|sunset at Cho Oyu's C3 (24,500ft), |
steep campsite, not much to do but stay inside
1. Pad / mattress/ ground insulation. Alpine climbs typically require 2 pieces, a closed-cell foam (ex. “ridgerest” brand / rubber mat) thick enough to insulate one from a cold/hard ground. A second layer (on top) is an air-filled mattress (ex. “thermarest” brand) to allow retained heat in the medium (i.e. air in mattress is ‘heated’ when one is sitting/lying on it). I’ve used these systems in the past; double closed-cell foam, single cell foam and closed-cell + air-foam, and I’m fine with any (the thicker the better). Obviously with air-mattress, there’s the extra effort in inflating/deflating the pad. In Everest BC, I have a real bed mattress, 4in in thickness. Obviously the pad should be long enough to ideally cover end-to-end of the tent floor, or mostly a bit longer than one’s body length.
2. The down-filled or heavy-polyester filled sleeping bag lies atop the pads (think -40C for the likes of Vinson’s, Denali or 8000m peaks). Where to orient the head? Depends, sometimes tent door nearer the head, sometimes the feet, or depending on the ground inclination, or if the interior is tiny, individuals sleep in alternate (head-foot) positions.
3. The immediate wall (to one’s left or right) is stuffed with one’s gears, supplies, gadgets. This is for easy access (like emergency munchies) and as side insulation especially if tent walls are either touching/near-touching icy/snowy wall or just flooded with heavy snow. Some tent sites are not that friendly, just perched in snowy wall of some steep mountain – hence the sometimes-inevitable snow/ice wall.
4. Wall/door where the foot is nearer should also have insulation. An empty backpack is a good choice. A team mate of mine in Cho Oyu almost got frostbitten when he slept comfortably resting his under-feet (though inside the sleeping bag) in a snowy wall. Our good ‘ol Sherpa guide luckily massaged his foot to life before our summit attempt.

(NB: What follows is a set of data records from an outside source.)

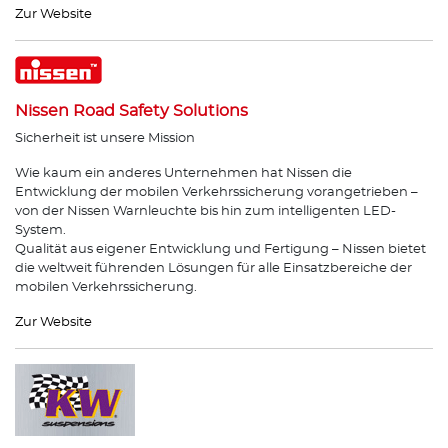
Zur Website
Nissen Road Safety Solutions
Sicherheit ist unsere Mission
Wie kaum ein anderes Unternehmen hat Nissen die
Entwicklung der mobilen Verkehrssicherung vorangetrieben –
von der Nissen Warnleuchte bis hin zum intelligenten LED-
System.
Qualität aus eigener Entwicklung und Fertigung – Nissen bietet
die weltweit führenden Lösungen für alle Einsatzbereiche der
mobilen Verkehrssicherung.
Zur Website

5. Recently boiled / near-boiled water in plastic bottles (ex. Nalgene) goes inside the sleeping bag during the night sleep. For extra heat, and to keep them from freezing during the cold night. Also for occasional sip every once in a night-while to meet the 3li water intake requirement. I’d leave my pee bottle outside the interior tent, some colleagues would keep them inside their sleeping bags to keep pee from freezing (for easy disposable the next day). I thaw mine under the sun instead. Base layer gloves and balaclava / ski-mask – I’d wear them while sleeping (in extremely cold places). Not the mittens (I used them as additional side-wall/foot insulation).

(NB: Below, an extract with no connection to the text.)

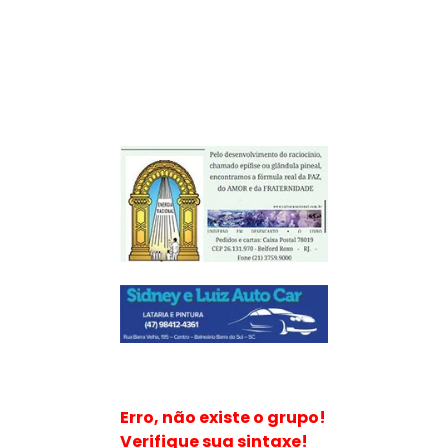
Erro, não existe o grupo!
Verifique sua sintaxe!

6. Gadgets (camera, satphone, computers if any, videocams, etc.) are kept near/beside one's sleeping bag. Except for the batteries where one should put them inside his/her sleeping bag while sleeping. I put my small batts in my inside jacket pocket, and the rest near /between my legs (inside the sleeping bag). I have a couple extras for satphones (sometimes with solar recharger), and carry 9 or more videocam batteries. At temp below -10C (even just 0c), battery power is easily lost/ discharged. I used to put gadgets/batteries in insulated bags (ex. fleece) – it’s actually useless; the temp outside that small bag is the same as its interior (i.e. no self-heat generation like humans). Net, a gadget in thin ziplock vs. down-filled bag will have the same interior temperature.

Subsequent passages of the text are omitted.